Significant differences, however, exist between the 1960s and the present, and understanding the context for the War on Poverty and the Great Society rhetoric in which it was embedded provides a framework for considering both the successes and the failures of that effort. Appreciating the lessons that can be learned from the past five decades of anti-poverty efforts in Appalachia also offers insight and a valuable window to the current national debate.

The origins of the War on Poverty lay deep in the experiences of depression and war that shaped the post-World War II generation as well as in the enduring values and assumptions that have fueled the American Dream for two centuries. Having crawled from the depths of a Great Depression and overcome the challenges of a global war, Americans in the 1950s were supremely confident and optimistic about their future. Having witnessed the benefits of new science, new technologies, and massive government planning efforts during the war, middle-class Americans had great faith in the power of education and technology to level the economic playing field. In an era of Cold War competition with world communism, they believed that the American political and economic system could extend the benefits of prosperity to everyone if only disadvantaged people would seize the opportunity and make the right choices. There was certainly nothing wrong with the American system, and youth were encouraged to help spread the benefits of that system through public service, education, civic involvement, and outreach to the poor.

It was a time of growing prosperity and affluence, and when writers such as Michael Harrington began to point out that the new prosperity had failed to reach certain populations and places within America and when Jack Kennedy saw the plight of unemployed coal mining families in West Virginia during the Democratic primary of 1960, it was an easy step for a new generation of leaders to want to eliminate this inequality. A small anti-poverty program was already in the planning stages when Kennedy was assassinated, and Lyndon Johnson, never someone to do things in a small way, declared "all-out war on human poverty and unemployment" in January of 1964. "We have (today)," he told Congress, "a unique opportunity and obligation to prove the success of our system; to disprove those cynics and critics at home and abroad who question our purpose and our competence."

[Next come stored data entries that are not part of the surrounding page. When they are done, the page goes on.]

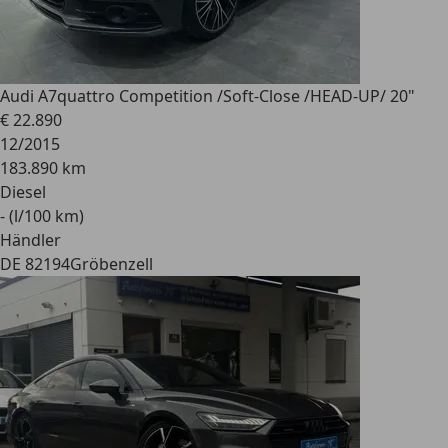
Audi A7
quattro Competition /Soft-Close /HEAD-UP/ 20"
€ 22.890
12/2015
183.890 km
Diesel
- (l/100 km)
Händler
DE 82194
Gröbenzell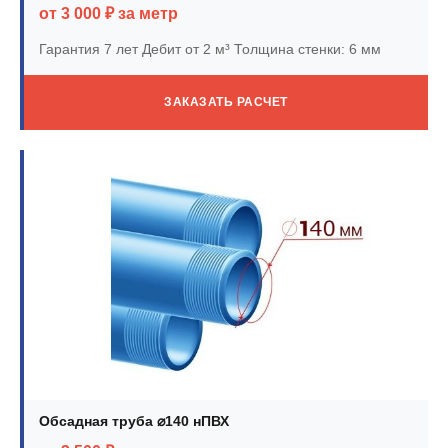
от 3 000 ₽ за метр
Гарантия 7 лет
Дебит от 2 м³
Толщина стенки: 6 мм
ЗАКАЗАТЬ РАСЧЕТ
Обсадная труба ⌀140 нПВХ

In the spring of that year the President launched a national poverty tour in order to drum up media support for his proposed Economic Opportunity Act, the heart of the War on Poverty. Some of the first stops on his tour were locations in Appalachia, a rural and predominantly white part of Harrington's "Other America." Just days before coming to southeast Ohio, he and Mrs. Johnson visited Martin County in eastern Kentucky. Standing on the porch of unemployed worker Tom Fletcher’s hillside home, Johnson famously declared, "We are not going to be satisfied in this administration until we drive poverty underground and until we find jobs for all people who can and want to work. We are not going to be satisfied until our people have decent housing, until our aged folks have medical care, until our people have equal rights."

Johnson continued his tour two weeks later when he visited Appalachian Ohio, stopping in Nelsonville, a declining coal community, and Athens, where for the first time he linked the campaign to eliminate poverty with a larger crusade to build a Great Society for all Americans. "With your courage and with your compassion and your desire," he told the students gathered outside the portico of Memorial Hall at Ohio University, "we will build the Great Society. It is a Society where no child will go unfed, and no youngster will go unschooled. Where no man who wants work will fail to find it. Where no citizen will be barred from any door because of his birthplace or his color or his church. Where peace and security is common among neighbors and possible among nations." Johnson would later deliver a commencement address at the University of Michigan in which he laid out a more formal vision for the Great Society, but his challenge to young people to "finish the unfinished work in your own land" and to correct the inequalities of race and poverty was first laid down in Appalachian Ohio.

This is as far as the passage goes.